UNCRDは独立行政法人国際協力機構(JICA)と共催で、環境保全型交通体系(EST)などの交通政策を通じた都市環境の改善を目的として、標記研修コース(全5回)を実施しています。

第4回目となる今回の研修には、アンゴラ、ブラジル、チリ、中国、コロンビア、グアテマラ、シリア、タンザニア、タイ、ベトナムの10カ国から都市環境や交通政策に携わる中堅行政官11名が参加しました。 

UNCRDではESTの主要な課題として、 (1)沿道大気環境モニタリングおよび評価、(2)自動車排ガス規制と標準、(3)車検、(4)燃料品質、(5)交通計画と需要管理、(6)交通騒音管理、(7)土地利用計画、(8)人と環境にやさしい都市交通インフラ整備、(9)道路安全・整備の9項目を挙げています。今回の研修では、これらの9項目に関する講義および演習、日本や諸外国の事例紹介のほか、行政機構、自動車製造工場、警察、自動車排気ガス測定局、天然ガス燃料供給施設、研究機関、車検場などの見学に加え、日本で初めて実施された名古屋市のガイドウェイバスや東部丘陵線(リニモ:リニアモーターカー)などの新交通システムの視察も行いました。

現地視察として訪れた鎌倉市では、約17万人の人口に対し年間約1 , 8 0 0 万人もの観光客が訪れるために起こる同市の交通渋滞を取り上げ、 鎌倉市役所の担当者の説明を交えつつ、その解決策として建設された七里ガ浜・由比ガ浜のパーク&レールライド関連施設などを視察しました。 また東京都では、整備された都市交通網を実際に利用し、環境省、国土交通省および運輸政策研究所の担当者から講義を受けました。
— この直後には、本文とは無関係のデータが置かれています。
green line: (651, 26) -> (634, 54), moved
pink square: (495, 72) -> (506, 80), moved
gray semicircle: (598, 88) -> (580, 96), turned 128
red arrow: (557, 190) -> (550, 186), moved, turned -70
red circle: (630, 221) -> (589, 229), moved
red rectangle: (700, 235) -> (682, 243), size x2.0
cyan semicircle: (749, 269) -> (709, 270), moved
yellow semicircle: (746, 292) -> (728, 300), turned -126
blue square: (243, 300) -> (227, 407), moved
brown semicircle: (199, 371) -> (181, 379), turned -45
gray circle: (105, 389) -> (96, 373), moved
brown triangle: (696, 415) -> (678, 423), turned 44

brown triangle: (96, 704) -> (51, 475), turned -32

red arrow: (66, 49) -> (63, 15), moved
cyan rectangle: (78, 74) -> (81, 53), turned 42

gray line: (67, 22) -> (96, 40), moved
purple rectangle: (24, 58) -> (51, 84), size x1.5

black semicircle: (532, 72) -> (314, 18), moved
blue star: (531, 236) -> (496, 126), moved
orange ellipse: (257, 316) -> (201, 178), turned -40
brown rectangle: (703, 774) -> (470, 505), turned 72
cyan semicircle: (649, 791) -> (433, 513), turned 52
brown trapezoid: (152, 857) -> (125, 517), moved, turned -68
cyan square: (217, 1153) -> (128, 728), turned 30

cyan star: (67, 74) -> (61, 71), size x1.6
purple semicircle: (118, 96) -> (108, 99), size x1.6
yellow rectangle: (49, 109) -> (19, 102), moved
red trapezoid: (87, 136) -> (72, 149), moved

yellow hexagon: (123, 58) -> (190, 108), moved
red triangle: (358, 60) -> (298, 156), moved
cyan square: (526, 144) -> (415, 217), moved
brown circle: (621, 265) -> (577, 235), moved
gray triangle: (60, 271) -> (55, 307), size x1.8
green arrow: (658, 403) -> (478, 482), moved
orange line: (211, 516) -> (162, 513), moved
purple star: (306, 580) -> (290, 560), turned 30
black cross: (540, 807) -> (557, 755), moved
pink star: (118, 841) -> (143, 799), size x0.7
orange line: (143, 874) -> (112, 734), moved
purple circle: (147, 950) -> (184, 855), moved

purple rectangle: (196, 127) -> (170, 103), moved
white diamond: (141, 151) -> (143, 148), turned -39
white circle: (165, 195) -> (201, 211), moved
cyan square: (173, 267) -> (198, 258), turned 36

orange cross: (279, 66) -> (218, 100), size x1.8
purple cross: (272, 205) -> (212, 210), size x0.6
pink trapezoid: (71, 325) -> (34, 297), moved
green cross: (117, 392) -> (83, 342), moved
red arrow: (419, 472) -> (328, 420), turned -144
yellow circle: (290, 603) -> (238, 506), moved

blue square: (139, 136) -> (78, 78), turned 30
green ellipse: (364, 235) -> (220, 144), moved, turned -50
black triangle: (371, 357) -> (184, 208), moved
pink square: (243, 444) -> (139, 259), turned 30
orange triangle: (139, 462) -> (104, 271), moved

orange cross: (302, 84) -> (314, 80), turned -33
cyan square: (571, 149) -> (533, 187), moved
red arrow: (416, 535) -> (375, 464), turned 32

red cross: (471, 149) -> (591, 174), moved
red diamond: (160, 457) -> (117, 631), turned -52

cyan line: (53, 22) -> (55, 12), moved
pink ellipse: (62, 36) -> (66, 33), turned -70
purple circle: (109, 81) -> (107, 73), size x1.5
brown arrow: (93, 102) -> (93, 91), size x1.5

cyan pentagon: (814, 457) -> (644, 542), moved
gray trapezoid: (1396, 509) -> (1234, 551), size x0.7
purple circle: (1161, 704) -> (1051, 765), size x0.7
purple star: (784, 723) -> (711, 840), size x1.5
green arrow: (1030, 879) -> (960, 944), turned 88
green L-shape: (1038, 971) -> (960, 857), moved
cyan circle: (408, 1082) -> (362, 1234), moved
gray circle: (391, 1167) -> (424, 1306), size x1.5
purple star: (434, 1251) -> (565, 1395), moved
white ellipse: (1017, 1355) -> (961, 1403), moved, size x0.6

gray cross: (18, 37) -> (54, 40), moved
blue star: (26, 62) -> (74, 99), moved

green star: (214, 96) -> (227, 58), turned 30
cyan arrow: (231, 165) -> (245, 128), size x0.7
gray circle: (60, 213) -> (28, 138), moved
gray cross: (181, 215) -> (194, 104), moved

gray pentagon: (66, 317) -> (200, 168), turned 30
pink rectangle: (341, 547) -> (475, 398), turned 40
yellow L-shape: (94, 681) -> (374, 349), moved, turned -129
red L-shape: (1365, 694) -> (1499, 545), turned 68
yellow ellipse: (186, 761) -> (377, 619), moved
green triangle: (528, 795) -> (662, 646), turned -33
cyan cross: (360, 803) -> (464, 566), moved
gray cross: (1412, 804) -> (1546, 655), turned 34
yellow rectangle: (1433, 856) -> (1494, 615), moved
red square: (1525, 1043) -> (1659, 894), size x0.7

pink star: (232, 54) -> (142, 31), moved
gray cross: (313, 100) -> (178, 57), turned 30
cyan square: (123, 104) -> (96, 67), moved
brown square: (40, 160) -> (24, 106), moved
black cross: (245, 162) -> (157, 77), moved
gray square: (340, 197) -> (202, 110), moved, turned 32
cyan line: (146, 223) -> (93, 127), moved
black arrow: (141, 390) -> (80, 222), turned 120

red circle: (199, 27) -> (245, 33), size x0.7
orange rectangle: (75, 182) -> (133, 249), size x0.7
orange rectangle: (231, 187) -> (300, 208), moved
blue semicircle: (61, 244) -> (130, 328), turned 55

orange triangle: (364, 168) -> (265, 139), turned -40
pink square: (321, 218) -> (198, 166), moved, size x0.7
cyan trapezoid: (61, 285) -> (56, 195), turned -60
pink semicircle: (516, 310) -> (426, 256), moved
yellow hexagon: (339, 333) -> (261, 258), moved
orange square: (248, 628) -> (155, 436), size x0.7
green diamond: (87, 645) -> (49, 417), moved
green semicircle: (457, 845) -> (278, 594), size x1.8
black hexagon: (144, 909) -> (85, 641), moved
さらに、研修生の間で意見交換を行い、各自の課題を明確化するとともに、今後必要となる対策戦略に関して議論し、持続可能な交通の導入に向けた方向性を設定するためのアクションプランを作成しました。 その中には、左記の9項目の課題を6項目に再構築した上でのコンパクトシティの実現に関する政策や、自転車専用道路の設置と自国 において新設されたバス高速輸送システム(BRT)との相互利用による自動車利用抑制策など、各国の状況に沿った個性的なアクションプランが見られました。

今日の交通需要の増大を抑制することは、社会経済的に難しい問題ですが、環境保全と調和した取り組みを実施することが必要です。 研修生は、自国の情勢を十分に考慮した上で、今回の研修で学んだことを活かしながら問題解決を図り、持続可能な都市環境の実現に積極的に取り組んでいくことが期待されます。